The rise of an ethical framework
Marcus Hughes, head of strategic business development at Bottomline, largely agrees with Steele, but emphasises how the technology must remain inside the bounds of ethical regulations: “AI/ML are key tools to accelerate and streamline a wide range of activities and improve customer experience. For example, know your customer (KYC) and digital on-boarding of new customers to verify their identity online.
“Banks are also exploring ways to automate their lending, using AI and advanced algorithms to decide who to lend to. This is based on historical data which is held on different types of borrowers, who can be grouped by categories such as postcodes and employment profiles.
“However, UK regulators recently warned banks that they can only deploy AI if they can prove it will not worsen discrimination against minorities, who have historically struggled to access reasonably priced loans. This could lead to a negative cycle where those in groups who have traditionally had high defaults are charged higher interest rates, which in turn makes them more likely to default.
“The regulators are therefore discussing an ethical framework and training around AI, including some human oversight and a requirement that banks can clearly explain the decisions taken.
“An innovative way to prevent fraudulent payments and operational errors is to use ML to monitor transactions and employee behaviour.
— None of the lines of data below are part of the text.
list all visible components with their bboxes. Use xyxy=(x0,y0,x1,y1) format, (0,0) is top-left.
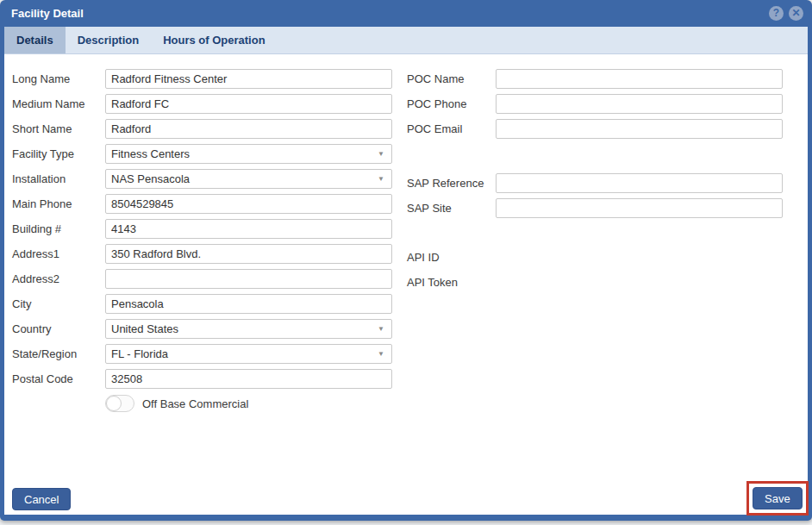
building-number-label: Building # xyxy=(12,222,105,235)
poc-phone-input[interactable] xyxy=(496,94,783,114)
form-content: Long NameMedium NameShort NameFacility T… xyxy=(4,54,808,515)
long-name-label: Long Name xyxy=(12,72,105,85)
postal-code-label: Postal Code xyxy=(12,372,105,385)
titlebar-icons: ? ✕ xyxy=(769,6,803,21)
poc-email-label: POC Email xyxy=(407,122,496,135)
api-id-label: API ID xyxy=(407,251,496,264)
state-region-row: State/RegionFL - Florida▼ xyxy=(12,344,392,364)
dialog-titlebar: Facility Detail ? ✕ xyxy=(0,0,812,27)
building-number-input[interactable] xyxy=(105,219,392,239)
toggle-knob-icon xyxy=(106,396,122,411)
postal-code-row: Postal Code xyxy=(12,369,392,389)
poc-name-row: POC Name xyxy=(407,69,783,89)
sap-reference-label: SAP Reference xyxy=(407,177,496,190)
facility-type-select[interactable]: Fitness Centers▼ xyxy=(105,144,392,164)
state-region-select[interactable]: FL - Florida▼ xyxy=(105,344,392,364)
address1-row: Address1 xyxy=(12,244,392,264)
poc-name-label: POC Name xyxy=(407,72,496,85)
building-number-row: Building # xyxy=(12,219,392,239)
short-name-label: Short Name xyxy=(12,122,105,135)
tab-hours-of-operation[interactable]: Hours of Operation xyxy=(151,27,277,53)
off-base-commercial-label: Off Base Commercial xyxy=(142,397,248,410)
state-region-value: FL - Florida xyxy=(111,347,378,360)
sap-site-label: SAP Site xyxy=(407,202,496,215)
poc-phone-label: POC Phone xyxy=(407,97,496,110)
dropdown-arrow-icon: ▼ xyxy=(378,175,384,183)
installation-row: InstallationNAS Pensacola▼ xyxy=(12,169,392,189)
country-value: United States xyxy=(111,322,378,335)
address1-input[interactable] xyxy=(105,244,392,264)
facility-type-label: Facility Type xyxy=(12,147,105,160)
address1-label: Address1 xyxy=(12,247,105,260)
medium-name-input[interactable] xyxy=(105,94,392,114)
api-token-label: API Token xyxy=(407,276,496,289)
country-label: Country xyxy=(12,322,105,335)
facility-type-row: Facility TypeFitness Centers▼ xyxy=(12,144,392,164)
api-id-row: API ID xyxy=(407,247,783,267)
installation-label: Installation xyxy=(12,172,105,185)
help-icon[interactable]: ? xyxy=(769,6,784,21)
state-region-label: State/Region xyxy=(12,347,105,360)
poc-email-input[interactable] xyxy=(496,119,783,139)
medium-name-label: Medium Name xyxy=(12,97,105,110)
country-select[interactable]: United States▼ xyxy=(105,319,392,339)
tab-details[interactable]: Details xyxy=(4,27,66,53)
api-token-row: API Token xyxy=(407,272,783,292)
form-left-column: Long NameMedium NameShort NameFacility T… xyxy=(12,69,392,413)
dropdown-arrow-icon: ▼ xyxy=(378,150,384,158)
sap-site-input[interactable] xyxy=(496,198,783,218)
dialog-title: Facility Detail xyxy=(11,7,769,20)
main-phone-label: Main Phone xyxy=(12,197,105,210)
off-base-commercial-row: Off Base Commercial xyxy=(105,394,392,413)
medium-name-row: Medium Name xyxy=(12,94,392,114)
facility-type-value: Fitness Centers xyxy=(111,147,378,160)
dropdown-arrow-icon: ▼ xyxy=(378,350,384,358)
poc-email-row: POC Email xyxy=(407,119,783,139)
short-name-row: Short Name xyxy=(12,119,392,139)
installation-value: NAS Pensacola xyxy=(111,172,378,185)
country-row: CountryUnited States▼ xyxy=(12,319,392,339)
installation-select[interactable]: NAS Pensacola▼ xyxy=(105,169,392,189)
dialog-body: DetailsDescriptionHours of Operation Lon… xyxy=(4,27,808,515)
sap-reference-row: SAP Reference xyxy=(407,173,783,193)
form-right-column: POC NamePOC PhonePOC EmailSAP ReferenceS… xyxy=(407,69,783,297)
city-row: City xyxy=(12,294,392,314)
sap-site-row: SAP Site xyxy=(407,198,783,218)
poc-name-input[interactable] xyxy=(496,69,783,89)
city-label: City xyxy=(12,297,105,310)
address2-input[interactable] xyxy=(105,269,392,289)
dropdown-arrow-icon: ▼ xyxy=(378,325,384,333)
city-input[interactable] xyxy=(105,294,392,314)
short-name-input[interactable] xyxy=(105,119,392,139)
address2-label: Address2 xyxy=(12,272,105,285)
postal-code-input[interactable] xyxy=(105,369,392,389)
off-base-commercial-toggle[interactable] xyxy=(105,395,134,412)
poc-phone-row: POC Phone xyxy=(407,94,783,114)
close-icon[interactable]: ✕ xyxy=(789,6,803,21)
main-phone-row: Main Phone xyxy=(12,194,392,214)
long-name-row: Long Name xyxy=(12,69,392,89)
sap-reference-input[interactable] xyxy=(496,173,783,193)
tab-bar: DetailsDescriptionHours of Operation xyxy=(4,27,808,54)
facility-detail-dialog: Facility Detail ? ✕ DetailsDescriptionHo… xyxy=(0,0,812,521)
save-button[interactable]: Save xyxy=(753,487,803,509)
long-name-input[interactable] xyxy=(105,69,392,89)
address2-row: Address2 xyxy=(12,269,392,289)
main-phone-input[interactable] xyxy=(105,194,392,214)
save-highlight-annotation: Save xyxy=(746,481,809,516)
tab-description[interactable]: Description xyxy=(66,27,152,53)
cancel-button[interactable]: Cancel xyxy=(12,488,71,510)
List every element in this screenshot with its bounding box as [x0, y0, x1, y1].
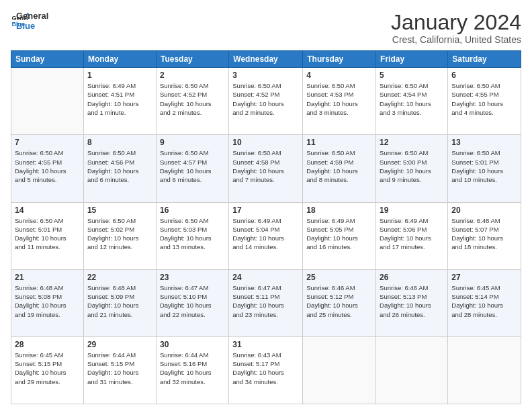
day-info: Sunrise: 6:50 AM Sunset: 4:56 PM Dayligh…: [87, 148, 152, 184]
day-info: Sunrise: 6:43 AM Sunset: 5:17 PM Dayligh…: [232, 351, 299, 386]
calendar-header-cell: Thursday: [303, 51, 376, 68]
calendar-header-cell: Wednesday: [229, 51, 303, 68]
day-info: Sunrise: 6:50 AM Sunset: 5:02 PM Dayligh…: [87, 216, 152, 252]
calendar-cell: 10Sunrise: 6:50 AM Sunset: 4:58 PM Dayli…: [229, 135, 303, 202]
day-number: 6: [451, 71, 517, 80]
day-number: 25: [306, 273, 372, 282]
logo: General Blue General Blue: [11, 11, 48, 31]
calendar-cell: 6Sunrise: 6:50 AM Sunset: 4:55 PM Daylig…: [448, 68, 521, 135]
calendar-cell: 21Sunrise: 6:48 AM Sunset: 5:08 PM Dayli…: [11, 269, 84, 336]
day-info: Sunrise: 6:50 AM Sunset: 5:01 PM Dayligh…: [451, 148, 517, 184]
calendar-header-cell: Friday: [376, 51, 448, 68]
calendar-cell: 4Sunrise: 6:50 AM Sunset: 4:53 PM Daylig…: [303, 68, 376, 135]
calendar-header-cell: Monday: [83, 51, 156, 68]
calendar-cell: 23Sunrise: 6:47 AM Sunset: 5:10 PM Dayli…: [156, 269, 228, 336]
day-number: 20: [451, 205, 517, 215]
calendar-cell: 11Sunrise: 6:50 AM Sunset: 4:59 PM Dayli…: [303, 135, 376, 202]
calendar-cell: 29Sunrise: 6:44 AM Sunset: 5:15 PM Dayli…: [83, 336, 156, 404]
logo-line1: General: [16, 11, 48, 21]
day-info: Sunrise: 6:50 AM Sunset: 5:01 PM Dayligh…: [15, 216, 80, 252]
calendar-cell: 13Sunrise: 6:50 AM Sunset: 5:01 PM Dayli…: [448, 135, 521, 202]
calendar-cell: [303, 336, 376, 404]
calendar-cell: 25Sunrise: 6:46 AM Sunset: 5:12 PM Dayli…: [303, 269, 376, 336]
day-info: Sunrise: 6:48 AM Sunset: 5:07 PM Dayligh…: [451, 216, 517, 252]
day-number: 26: [380, 273, 444, 282]
calendar-cell: 2Sunrise: 6:50 AM Sunset: 4:52 PM Daylig…: [156, 68, 228, 135]
calendar-header-cell: Tuesday: [156, 51, 228, 68]
day-info: Sunrise: 6:50 AM Sunset: 4:59 PM Dayligh…: [306, 148, 372, 184]
day-info: Sunrise: 6:47 AM Sunset: 5:10 PM Dayligh…: [160, 283, 225, 319]
day-info: Sunrise: 6:49 AM Sunset: 5:06 PM Dayligh…: [380, 216, 444, 252]
day-info: Sunrise: 6:49 AM Sunset: 4:51 PM Dayligh…: [87, 81, 152, 117]
day-info: Sunrise: 6:48 AM Sunset: 5:09 PM Dayligh…: [87, 283, 152, 319]
day-info: Sunrise: 6:50 AM Sunset: 4:52 PM Dayligh…: [232, 81, 299, 117]
day-number: 13: [451, 138, 517, 147]
day-number: 27: [451, 273, 517, 282]
day-info: Sunrise: 6:49 AM Sunset: 5:04 PM Dayligh…: [232, 216, 299, 252]
day-info: Sunrise: 6:44 AM Sunset: 5:16 PM Dayligh…: [160, 351, 225, 386]
calendar-cell: 5Sunrise: 6:50 AM Sunset: 4:54 PM Daylig…: [376, 68, 448, 135]
day-info: Sunrise: 6:50 AM Sunset: 5:00 PM Dayligh…: [380, 148, 444, 184]
calendar-cell: 3Sunrise: 6:50 AM Sunset: 4:52 PM Daylig…: [229, 68, 303, 135]
day-number: 31: [232, 340, 299, 349]
calendar-header-cell: Sunday: [11, 51, 84, 68]
day-number: 9: [160, 138, 225, 147]
calendar-row: 28Sunrise: 6:45 AM Sunset: 5:15 PM Dayli…: [11, 336, 521, 404]
calendar-row: 21Sunrise: 6:48 AM Sunset: 5:08 PM Dayli…: [11, 269, 521, 336]
calendar-row: 14Sunrise: 6:50 AM Sunset: 5:01 PM Dayli…: [11, 202, 521, 269]
day-info: Sunrise: 6:44 AM Sunset: 5:15 PM Dayligh…: [87, 351, 152, 386]
day-number: 12: [380, 138, 444, 147]
day-number: 28: [15, 340, 80, 349]
calendar-table: SundayMondayTuesdayWednesdayThursdayFrid…: [11, 50, 521, 404]
month-title: January 2024: [391, 11, 521, 34]
day-number: 15: [87, 205, 152, 215]
day-number: 4: [306, 71, 372, 80]
day-info: Sunrise: 6:50 AM Sunset: 4:58 PM Dayligh…: [232, 148, 299, 184]
logo-line2: Blue: [16, 21, 48, 31]
day-number: 19: [380, 205, 444, 215]
day-number: 24: [232, 273, 299, 282]
day-number: 2: [160, 71, 225, 80]
calendar-cell: 15Sunrise: 6:50 AM Sunset: 5:02 PM Dayli…: [83, 202, 156, 269]
day-number: 21: [15, 273, 80, 282]
day-number: 5: [380, 71, 444, 80]
day-number: 23: [160, 273, 225, 282]
day-info: Sunrise: 6:50 AM Sunset: 4:55 PM Dayligh…: [15, 148, 80, 184]
calendar-cell: [448, 336, 521, 404]
day-number: 10: [232, 138, 299, 147]
header: General Blue General Blue January 2024 C…: [11, 11, 521, 45]
day-number: 16: [160, 205, 225, 215]
calendar-cell: 14Sunrise: 6:50 AM Sunset: 5:01 PM Dayli…: [11, 202, 84, 269]
day-number: 8: [87, 138, 152, 147]
day-number: 22: [87, 273, 152, 282]
day-info: Sunrise: 6:49 AM Sunset: 5:05 PM Dayligh…: [306, 216, 372, 252]
calendar-cell: 20Sunrise: 6:48 AM Sunset: 5:07 PM Dayli…: [448, 202, 521, 269]
day-number: 18: [306, 205, 372, 215]
calendar-cell: 8Sunrise: 6:50 AM Sunset: 4:56 PM Daylig…: [83, 135, 156, 202]
day-info: Sunrise: 6:50 AM Sunset: 4:52 PM Dayligh…: [160, 81, 225, 117]
day-number: 3: [232, 71, 299, 80]
calendar-cell: 18Sunrise: 6:49 AM Sunset: 5:05 PM Dayli…: [303, 202, 376, 269]
calendar-cell: [11, 68, 84, 135]
page: General Blue General Blue January 2024 C…: [0, 0, 532, 411]
day-info: Sunrise: 6:50 AM Sunset: 4:54 PM Dayligh…: [380, 81, 444, 117]
day-info: Sunrise: 6:47 AM Sunset: 5:11 PM Dayligh…: [232, 283, 299, 319]
calendar-cell: 7Sunrise: 6:50 AM Sunset: 4:55 PM Daylig…: [11, 135, 84, 202]
calendar-cell: 19Sunrise: 6:49 AM Sunset: 5:06 PM Dayli…: [376, 202, 448, 269]
calendar-row: 1Sunrise: 6:49 AM Sunset: 4:51 PM Daylig…: [11, 68, 521, 135]
calendar-cell: 17Sunrise: 6:49 AM Sunset: 5:04 PM Dayli…: [229, 202, 303, 269]
calendar-cell: 22Sunrise: 6:48 AM Sunset: 5:09 PM Dayli…: [83, 269, 156, 336]
calendar-cell: 1Sunrise: 6:49 AM Sunset: 4:51 PM Daylig…: [83, 68, 156, 135]
day-number: 30: [160, 340, 225, 349]
day-info: Sunrise: 6:50 AM Sunset: 4:53 PM Dayligh…: [306, 81, 372, 117]
calendar-cell: 16Sunrise: 6:50 AM Sunset: 5:03 PM Dayli…: [156, 202, 228, 269]
calendar-cell: [376, 336, 448, 404]
day-number: 29: [87, 340, 152, 349]
calendar-cell: 9Sunrise: 6:50 AM Sunset: 4:57 PM Daylig…: [156, 135, 228, 202]
day-info: Sunrise: 6:48 AM Sunset: 5:08 PM Dayligh…: [15, 283, 80, 319]
day-info: Sunrise: 6:50 AM Sunset: 4:57 PM Dayligh…: [160, 148, 225, 184]
calendar-header-cell: Saturday: [448, 51, 521, 68]
day-info: Sunrise: 6:50 AM Sunset: 5:03 PM Dayligh…: [160, 216, 225, 252]
calendar-cell: 28Sunrise: 6:45 AM Sunset: 5:15 PM Dayli…: [11, 336, 84, 404]
day-info: Sunrise: 6:45 AM Sunset: 5:14 PM Dayligh…: [451, 283, 517, 319]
ML enables the fraud system to learn and update itself on what is normal behaviour so that it can raise alerts for abnormal and potentially fraudulent activity and transactions.
The power of partnerships
Stacey Conti, VP of global strategy, sales and partnerships at Sybal.io, recognises the importance of industry partnerships in the future of AI-driven banking: “It is hard to predict the future and the impact AI will have just on the banking industry. I believe AI is here to stay and slowly smaller institutions are adapting by partnering with fintech companies to bring the same tools to community banking as the big players with more money to spend.
“Innovation is what keeps the financial system moving. The US is finally embracing much of the technology already being used in the European and Latham systems.”
Kavita Singh, VP of AI product management for Payrailz, underlines how AI will become one of the major drivers for increasingly personalised banking services: “The future of AI in banking is bright. We live in an increasingly data-driven world. The more data we can feed to AI and machine learning, the more helpful it can be.
“As consumers learn more and more on the digital channel, financial institutions must find a way to personalise each accountholder’s service, without the personal connection of the branch.
“AI and machine learning make it possible to use consumers’ data to help digital banking feel more personalised. Being able to offer financial products and insights tailored to each specific person and their unique needs is something we should see more of in the future of banking.”
The most effective technology sits upon the sturdiest foundations, and as Peter Sanchez, global head of banking and treasury services at Northern Trust puts forward, it’ll be the quality of the data that ultimately decides the future of AI: “In our speciality of institutional banking and treasury services, we see great potential for AI and machine learning to support greater transparency, efficiencies and faster timeframes for regulatory analysis activities.
“Northern Trust is a member of the Regulatory Genome Project, launched by the University of Cambridge in conjunction with Regulatory Genome Development Limited, which seeks to develop an open-standard framework for classifying regulatory information using AI.
“Good quality data is the foundation on which future AI capabilities are built, so ensuring and solving for data quality will be essential for the future development of AI in any of its applications.”